TUDCA at higher daily dose seen to extend survival: ALS registry study
'Real-world' findings await Phase 3 trial results of treatment, part of Relyvrio
People with amyotrophic lateral sclerosis (ALS) who are treated daily with 1,000 mg or higher doses of tauroursodeoxycholic acid (TUDCA) tend to live longer than those given standard care alone, according to an analysis of registry data.
“In our ‘real-world’ study, patients who received TUDCA at the higher dose survived longer,” the researchers wrote.
“Since this was not a controlled study, we cannot rule out additional confounding factors,” the researchers noted. But “pending the results of ongoing [Phase 3 clinical trials], this study seems to confirm” TUDCA’s potential benefit to ALS patients, they added.
The study, “Effect of tauroursodeoxycholic acid on survival and safety in amyotrophic lateral sclerosis: a retrospective population-based cohort study,” was published in eClinicalMedicine.
TUDCA thought to help to protect nerve cells in ALS patients
TUDCA is a bile acid salt normally made in the liver. As an oral therapy, it’s long been used to treat liver disease, and accumulating evidence suggest it also may have nerve-protecting effects that can be beneficial in ALS.
The European Commission is sponsoring the Phase 3 TUDCA-ALS (NCT03800524) clinical trial to evaluate the oral treatment’s efficacy, given on top of standard treatment with riluzole (sold as Rilutek, Exservan, and Tiglutik), in people with recent ALS. The trial is expected to conclude later this year.
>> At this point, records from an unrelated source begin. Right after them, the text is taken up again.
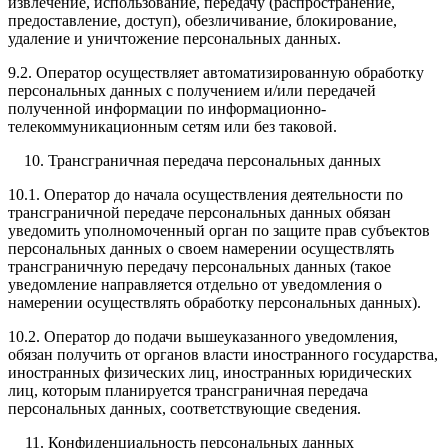
извлечение, использование, передачу (распространение,
предоставление, доступ), обезличивание, блокирование,
удаление и уничтожение персональных данных.
9.2. Оператор осуществляет автоматизированную обработку
персональных данных с получением и/или передачей
полученной информации по информационно-
телекоммуникационным сетям или без таковой.
Трансграничная передача персональных данных
10.1. Оператор до начала осуществления деятельности по
трансграничной передаче персональных данных обязан
уведомить уполномоченный орган по защите прав субъектов
персональных данных о своем намерении осуществлять
трансграничную передачу персональных данных (такое
уведомление направляется отдельно от уведомления о
намерении осуществлять обработку персональных данных).
10.2. Оператор до подачи вышеуказанного уведомления,
обязан получить от органов власти иностранного государства,
иностранных физических лиц, иностранных юридических
лиц, которым планируется трансграничная передача
персональных данных, соответствующие сведения.
Конфиденциальность персональных данных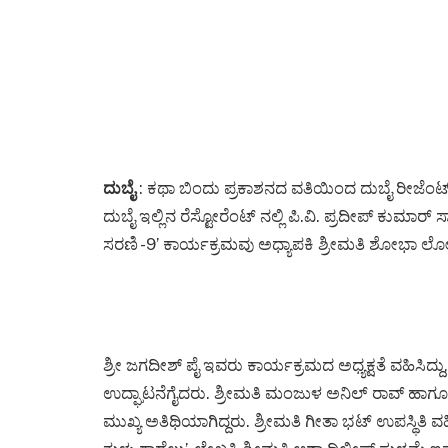
ದುಬೈ
: ಕಥಾ ಬಿಂದು ಪ್ರಕಾಶನದ ವತಿಯಿಂದ ದುಬೈ ರೀಜೆಂಟ
ದುಬೈ ಇಲ್ಲಿನ ರೆಸ್ಟೋರೆಂಟ್ ನಲ್ಲಿ ಪಿ.ವಿ. ಪ್ರದೀಪ್ ಕುಮಾರ್
ಸರಣಿ -9’ ಕಾರ್ಯಕ್ರಮವು ಅಧ್ಯಾಪಕಿ ಶ್ರೀಮತಿ ಶೋಭಾ ಲ
ಶ್ರೀ ಜಗದೀಶ್ ಪೈ ಇವರು ಕಾರ್ಯಕ್ರಮದ ಅಧ್ಯಕ್ಷತೆ ವಹಿಸಿದ್ದು
ಉದ್ಘಾಟನೆಗೈದರು. ಶ್ರೀಮತಿ ಮಂಜುಳ ಅನಿಲ್ ರಾವ್ ಹಾಗ
ಮುಖ್ಯ ಅತಿಥಿಯಾಗಿದ್ದರು. ಶ್ರೀಮತಿ ಗೀತಾ ಭಟ್ ಉಪಸ್ಥಿತಿ ವ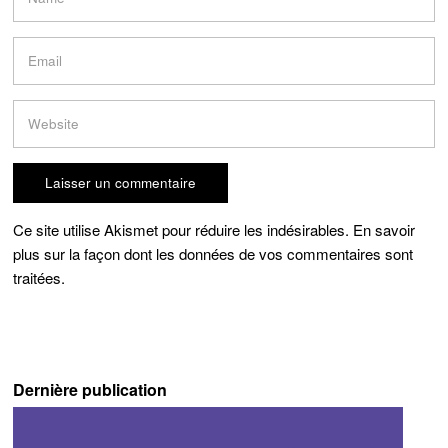
Ce site utilise Akismet pour réduire les indésirables.
En savoir
plus sur la façon dont les données de vos commentaires sont
traitées
.
Dernière publication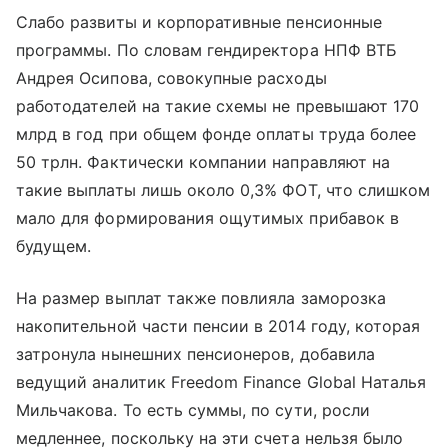
Слабо развиты и корпоративные пенсионные
программы. По словам гендиректора НПФ ВТБ
Андрея Осипова, совокупные расходы
работодателей на такие схемы не превышают 170
млрд в год при общем фонде оплаты труда более
50 трлн. Фактически компании направляют на
такие выплаты лишь около 0,3% ФОТ, что слишком
мало для формирования ощутимых прибавок в
будущем.
На размер выплат также повлияла заморозка
накопительной части пенсии в 2014 году, которая
затронула нынешних пенсионеров, добавила
ведущий аналитик Freedom Finance Global Наталья
Мильчакова. То есть суммы, по сути, росли
медленнее, поскольку на эти счета нельзя было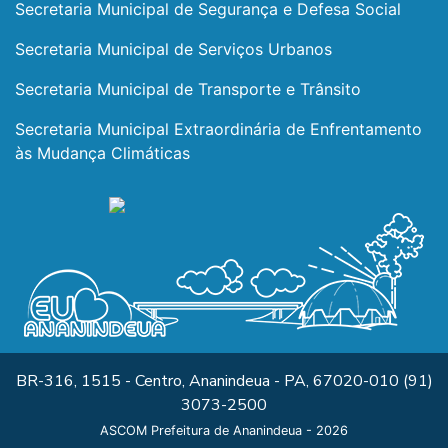
Secretaria Municipal de Segurança e Defesa Social
Secretaria Municipal de Serviços Urbanos
Secretaria Municipal de Transporte e Trânsito
Secretaria Municipal Extraordinária de Enfrentamento
às Mudança Climáticas
BR-316, 1515 - Centro, Ananindeua - PA, 67020-010 (91)
3073-2500
ASCOM Prefeitura de Ananindeua - 2026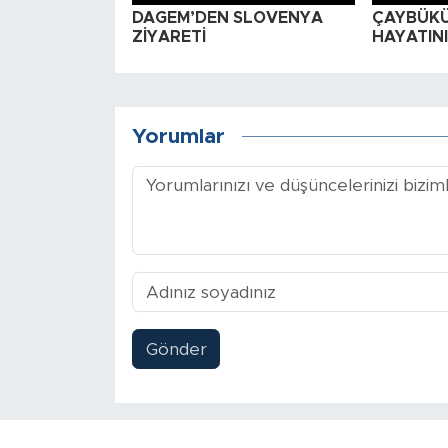
DAGEM’DEN SLOVENYA
ÇAYBÜKÜ
ZİYARETİ
HAYATINI
Yorumlar
Gönder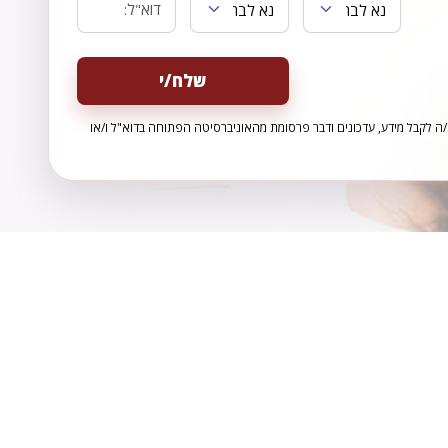
ה לקבל מידע, עדכונים ודבר פרסומת מהאוניברסיטה הפתוחה בדוא"ל ו/או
TUDCA is part of Relyvrio, alongside sodium phenylbutyrate. Relyvrio is approved to treat ALS in the U.S. and in Canada, where it’s sold under the brand name Albrioza. Amylyx Pharmaceuticals, Relyvrio’s developer, is running a Phase 3 study called PHOENIX (NCT05021536) to confirm the treatment’s efficacy.
While these large studies are ongoing, it’s not possible to say definitively whether TUDCA has a beneficial effect in ALS. Nonetheless, in some parts of Italy, it’s been common practice since 2015 to prescribe it off label for certain people with ALS.
Scientists in Italy analyzed available data from 86 ALS patients treated with TUDCA, as well as data covering 172 patients not using it. The two groups were matched for factors like sex, age at onset, diagnostic delay, and measures of disease severity and progression at ALS diagnosis.
Among those given TUDCA, treatment on average was started about eight months after diagnosis, or slightly more than 1.5 years after the first appearance of ALS symptoms. The median duration of TUDCA treatment was about a year.
TUDCA doses varied markedly from person to person, the researchers noted, though patients given lower doses tended to be older, and more commonly had bulbar-onset ALS where the disease initially affects muscles around the throat and mouth.
Over a median follow-up of more than three years, roughly half of all the patients in the analysis died or required a tracheostomy to assist breathing.
Median survival longer in ALS patients given TUDCA at 1 g or higher doses
Analyses showed that patients given TUDCA at daily doses of at least 1,000 mg had longer median survival times (56.5 months) compared to patients given lower doses (29.7 months) or patients not treated with TUDCA (36.2 months).
“High-dose TUDCA treatment yielded superior results in terms of survival both versus controls and low-dose treatment,” the researchers wrote.
In analyses comparing high-dose TUDCA to no TUDCA, statistical models indicated that treatment reduced the risk of death or tracheostomy by 55%. Analyses comparing patients on TUDCA for at least a year with untreated patients also found treatment prolonged survival.
“In our retrospective propensity score matched study, we found that treatment with TUDCA was associated with reduced risk of death and/or tracheotomy over 50% in patients treated with daily doses [of at least] 1000 mg in comparison to controls,” the researchers wrote.
About 1 in 5 patients given TUDCA experienced side effects that required stopping treatment or reducing the dose. The most common was diarrhea; some patients also reported abdominal pain or rash. In two cases, TUDCA-related side effects were serious enough to necessitate medical attention, but they resolved after treatment was stopped in both cases.
“Our study showed that the safety profile of TUDCA, even with a longer treatment duration, was mainly characterized by gastrointestinal side effects reported in almost 20% of TUDCA-exposed patients. … Drug reduction was sufficient for most patients presenting with side effects, but 35% of them (corresponding to 7% of the entire treated cohort) judged these effects intolerable and discontinued the treatment,” the researchers wrote.
This analysis is limited by the use of real-world data, which often is messier than those of clinical trials with stringent enrollment and measurement criteria, the researchers noted. Findings from ongoing trials will be needed to conclusively determine the likely efficacy and safety of TUDCA in ALS.